*YOUR ASSIGNMENT*
Gather every line below where "color" appears.

*Saved entries*
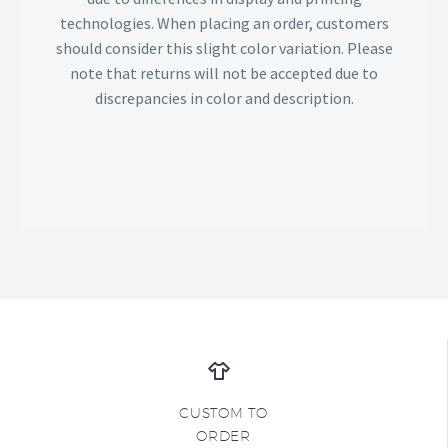
technologies. When placing an order, customers
should consider this slight color variation. Please
note that returns will not be accepted due to
discrepancies in color and description.
CUSTOM TO
ORDER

*SOLUTION FOR THIS TASK*
should consider this slight color variation. Please
discrepancies in color and description.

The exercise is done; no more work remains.